- **Task objective**
Exactly the lines from the start of the data below through the line that contains "Rights Reserved |" are to be copied, with pictures left out.

(Exercise data)

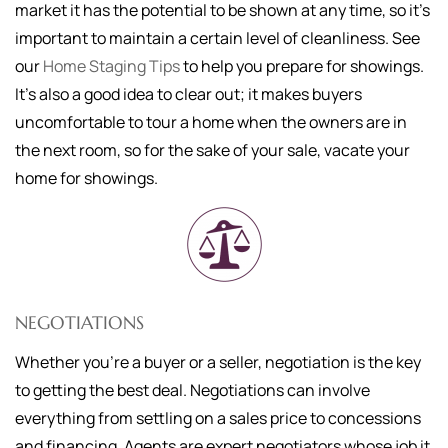
market it has the potential to be shown at any time, so it's
important to maintain a certain level of cleanliness. See
our
Home Staging Tips
to help you prepare for showings.
It's also a good idea to clear out; it makes buyers
uncomfortable to tour a home when the owners are in
the next room, so for the sake of your sale, vacate your
home for showings.
NEGOTIATIONS
Whether you're a buyer or a seller, negotiation is the key
to getting the best deal. Negotiations can involve
everything from settling on a sales price to concessions
and financing. Agents are expert negotiators whose job it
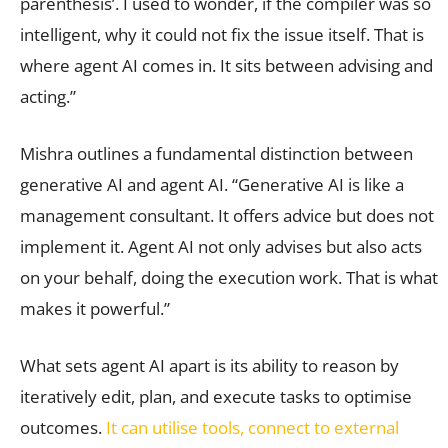
parenthesis’. I used to wonder, if the compiler was so
intelligent, why it could not fix the issue itself. That is
where agent AI comes in. It sits between advising and
acting.”
Mishra outlines a fundamental distinction between
generative AI and agent AI. “Generative AI is like a
management consultant. It offers advice but does not
implement it. Agent AI not only advises but also acts
on your behalf, doing the execution work. That is what
makes it powerful.”
What sets agent AI apart is its ability to reason by
iteratively edit, plan, and execute tasks to optimise
outcomes.
It can utilise tools, connect to external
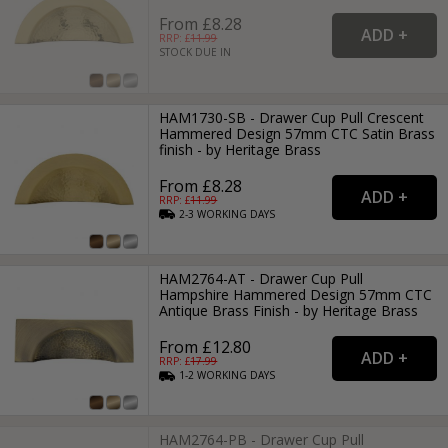
From £8.28
RRP: £
11.99
STOCK DUE IN
HAM1730-SB - Drawer Cup Pull Crescent
Hammered Design 57mm CTC Satin Brass
finish - by Heritage Brass
From £8.28
RRP: £
11.99
2-3
WORKING
DAYS
HAM2764-AT - Drawer Cup Pull
Hampshire Hammered Design 57mm CTC
Antique Brass Finish - by Heritage Brass
From £12.80
RRP: £
17.99
1-2
WORKING
DAYS
HAM2764-PB - Drawer Cup Pull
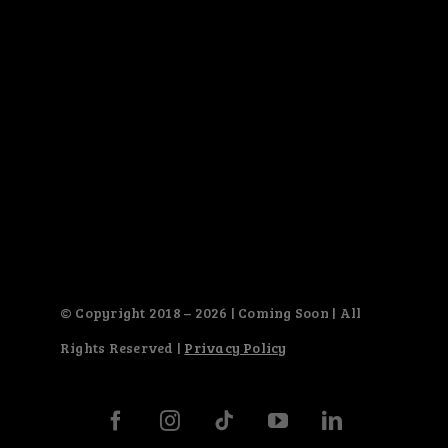
© Copyright 2018 – 2026 | Coming Soon | All
Rights Reserved |
Privacy Policy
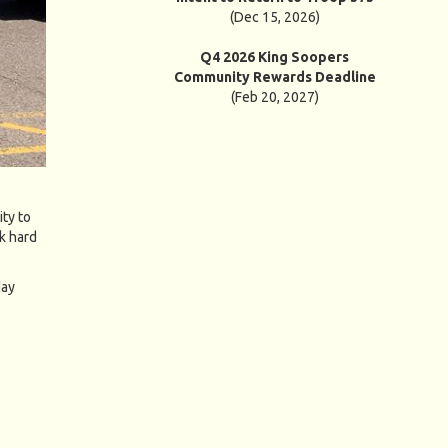
(Dec 15, 2026)
Q4 2026 King Soopers
Community Rewards Deadline
(Feb 20, 2027)
ty to
k hard
day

(End Exercise data)

- **Solved exercise**
market it has the potential to be shown at any time, so it's
important to maintain a certain level of cleanliness. See
our
Home Staging Tips
to help you prepare for showings.
It's also a good idea to clear out; it makes buyers
uncomfortable to tour a home when the owners are in
the next room, so for the sake of your sale, vacate your
home for showings.
NEGOTIATIONS
Whether you're a buyer or a seller, negotiation is the key
to getting the best deal. Negotiations can involve
everything from settling on a sales price to concessions
and financing. Agents are expert negotiators whose job it
parenthesis’. I used to wonder, if the compiler was so
intelligent, why it could not fix the issue itself. That is
where agent AI comes in. It sits between advising and
acting.”
Mishra outlines a fundamental distinction between
generative AI and agent AI. “Generative AI is like a
management consultant. It offers advice but does not
implement it. Agent AI not only advises but also acts
on your behalf, doing the execution work. That is what
makes it powerful.”
What sets agent AI apart is its ability to reason by
iteratively edit, plan, and execute tasks to optimise
outcomes.
It can utilise tools, connect to external
From £8.28
RRP: £
11.99
STOCK DUE IN
HAM1730-SB - Drawer Cup Pull Crescent
Hammered Design 57mm CTC Satin Brass
finish - by Heritage Brass
From £8.28
RRP: £
11.99
2-3
WORKING
DAYS
HAM2764-AT - Drawer Cup Pull
Hampshire Hammered Design 57mm CTC
Antique Brass Finish - by Heritage Brass
From £12.80
RRP: £
17.99
1-2
WORKING
DAYS
HAM2764-PB - Drawer Cup Pull
© Copyright 2018 – 2026 | Coming Soon | All
Rights Reserved |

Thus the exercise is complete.